→ Exercise goal:
Transcribe all of the records, leaving out any pictures.

Start of Information given

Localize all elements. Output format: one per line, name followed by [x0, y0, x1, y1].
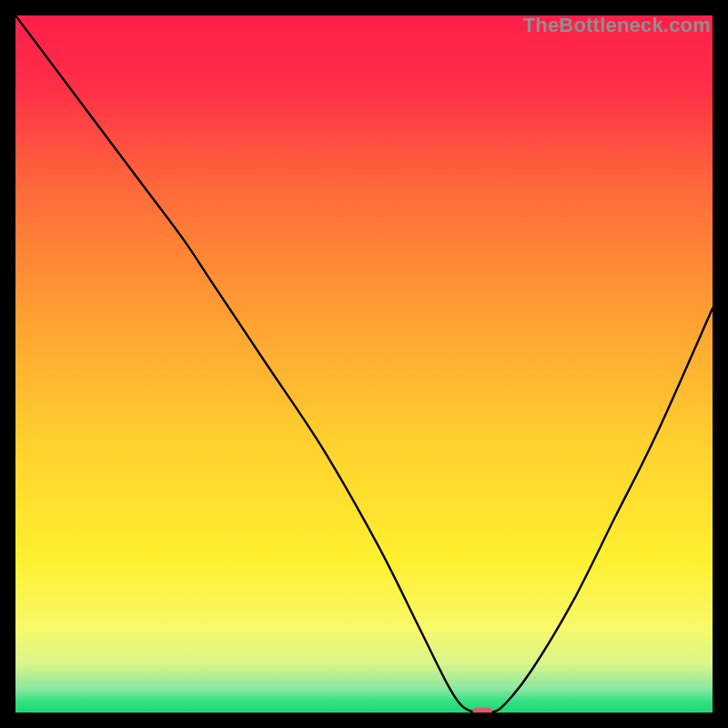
bottleneck-chart — [15, 15, 713, 713]
watermark-text: TheBottleneck.com — [523, 14, 711, 37]
gradient-background — [15, 15, 713, 713]
chart-frame: TheBottleneck.com — [15, 15, 713, 713]
optimal-marker — [472, 707, 491, 713]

End of Information given

→ Reply to the exercise:
Localize all elements. Output format: one per line, name followed by [x0, y0, x1, y1].
bottleneck-chart — [15, 15, 713, 713]
watermark-text: TheBottleneck.com — [523, 14, 711, 37]
gradient-background — [15, 15, 713, 713]
chart-frame: TheBottleneck.com — [15, 15, 713, 713]
optimal-marker — [472, 707, 491, 713]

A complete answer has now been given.